(Beginning of Records for this exercise)
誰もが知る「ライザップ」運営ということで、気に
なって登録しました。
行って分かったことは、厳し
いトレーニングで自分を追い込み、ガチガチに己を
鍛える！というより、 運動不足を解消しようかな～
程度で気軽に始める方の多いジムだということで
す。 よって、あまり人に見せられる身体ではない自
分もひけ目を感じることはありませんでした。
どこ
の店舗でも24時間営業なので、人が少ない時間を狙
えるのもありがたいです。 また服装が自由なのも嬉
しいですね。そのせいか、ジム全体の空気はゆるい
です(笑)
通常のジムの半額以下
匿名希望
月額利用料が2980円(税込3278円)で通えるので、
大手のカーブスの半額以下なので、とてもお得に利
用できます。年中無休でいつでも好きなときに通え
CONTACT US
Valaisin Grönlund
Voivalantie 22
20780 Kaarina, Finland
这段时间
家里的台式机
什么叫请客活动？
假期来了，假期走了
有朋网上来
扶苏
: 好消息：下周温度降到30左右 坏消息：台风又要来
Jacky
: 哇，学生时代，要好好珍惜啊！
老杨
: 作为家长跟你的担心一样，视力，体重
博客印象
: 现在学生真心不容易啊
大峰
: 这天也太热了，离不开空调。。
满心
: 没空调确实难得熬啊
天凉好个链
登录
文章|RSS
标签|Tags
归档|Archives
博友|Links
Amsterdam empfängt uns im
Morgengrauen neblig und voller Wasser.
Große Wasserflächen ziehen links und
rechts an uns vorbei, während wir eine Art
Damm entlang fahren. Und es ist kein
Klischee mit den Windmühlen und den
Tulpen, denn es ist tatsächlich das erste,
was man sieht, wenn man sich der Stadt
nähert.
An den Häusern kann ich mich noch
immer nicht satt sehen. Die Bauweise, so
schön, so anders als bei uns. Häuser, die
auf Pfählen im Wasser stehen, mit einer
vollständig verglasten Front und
(End of Records for this exercise)
- [Task to carry out]: The whole of the data must be given back word for word.

- [Response]:
誰もが知る「ライザップ」運営ということで、気に
なって登録しました。
行って分かったことは、厳し
いトレーニングで自分を追い込み、ガチガチに己を
鍛える！というより、 運動不足を解消しようかな～
程度で気軽に始める方の多いジムだということで
す。 よって、あまり人に見せられる身体ではない自
分もひけ目を感じることはありませんでした。
どこ
の店舗でも24時間営業なので、人が少ない時間を狙
えるのもありがたいです。 また服装が自由なのも嬉
しいですね。そのせいか、ジム全体の空気はゆるい
です(笑)
通常のジムの半額以下
匿名希望
月額利用料が2980円(税込3278円)で通えるので、
大手のカーブスの半額以下なので、とてもお得に利
用できます。年中無休でいつでも好きなときに通え
CONTACT US
Valaisin Grönlund
Voivalantie 22
20780 Kaarina, Finland
这段时间
家里的台式机
什么叫请客活动？
假期来了，假期走了
有朋网上来
扶苏
: 好消息：下周温度降到30左右 坏消息：台风又要来
Jacky
: 哇，学生时代，要好好珍惜啊！
老杨
: 作为家长跟你的担心一样，视力，体重
博客印象
: 现在学生真心不容易啊
大峰
: 这天也太热了，离不开空调。。
满心
: 没空调确实难得熬啊
天凉好个链
登录
文章|RSS
标签|Tags
归档|Archives
博友|Links
Amsterdam empfängt uns im
Morgengrauen neblig und voller Wasser.
Große Wasserflächen ziehen links und
rechts an uns vorbei, während wir eine Art
Damm entlang fahren. Und es ist kein
Klischee mit den Windmühlen und den
Tulpen, denn es ist tatsächlich das erste,
was man sieht, wenn man sich der Stadt
nähert.
An den Häusern kann ich mich noch
immer nicht satt sehen. Die Bauweise, so
schön, so anders als bei uns. Häuser, die
auf Pfählen im Wasser stehen, mit einer
vollständig verglasten Front und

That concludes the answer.